> _Activity_
Skip every image and restate the data word for word.

> _Saved data entries_
━━━━━━━━━━━━━━━━━━━━━━━━━━━━━━

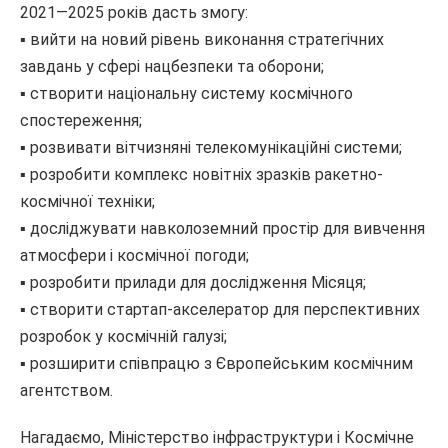
2021―2025 років дасть змогу:
▪️ вийти на новий рівень виконання стратегічних
завдань у сфері нацбезпеки та оборони;
▪️ створити національну систему космічного
спостереження;
▪️ розвивати вітчизняні телекомунікаційні системи;
▪️ розробити комплекс новітніх зразків ракетно-
космічної техніки;
▪️ досліджувати навколоземний простір для вивчення
атмосфери і космічної погоди;
▪️ розробити прилади для дослідження Місяця;
▪️ створити стартап-акселератор для перспективних
розробок у космічній галузі;
▪️ розширити співпрацю з Європейським космічним
агентством.
Нагадаємо, Міністерство інфраструктури і Космічне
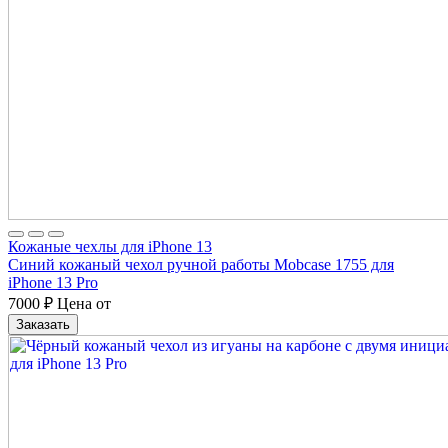
Кожаные чехлы для iPhone 13
Синий кожаный чехол ручной работы Mobcase 1755 для
iPhone 13 Pro
7000
₽
Цена от
Заказать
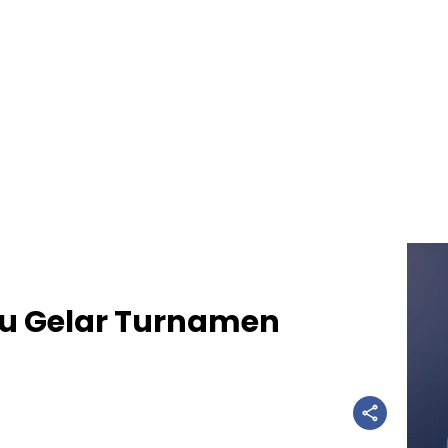
ru Gelar Turnamen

━━━━━━━━━━━━━━━━━━━━━━━━━━━━━━

> _Response to the task_
2021―2025 років дасть змогу:
▪️ вийти на новий рівень виконання стратегічних
завдань у сфері нацбезпеки та оборони;
▪️ створити національну систему космічного
спостереження;
▪️ розвивати вітчизняні телекомунікаційні системи;
▪️ розробити комплекс новітніх зразків ракетно-
космічної техніки;
▪️ досліджувати навколоземний простір для вивчення
атмосфери і космічної погоди;
▪️ розробити прилади для дослідження Місяця;
▪️ створити стартап-акселератор для перспективних
розробок у космічній галузі;
▪️ розширити співпрацю з Європейським космічним
агентством.
Нагадаємо, Міністерство інфраструктури і Космічне
Кожаные чехлы для iPhone 13
Синий кожаный чехол ручной работы Mobcase 1755 для
iPhone 13 Pro
7000
₽
Цена от
Заказать
ru Gelar Turnamen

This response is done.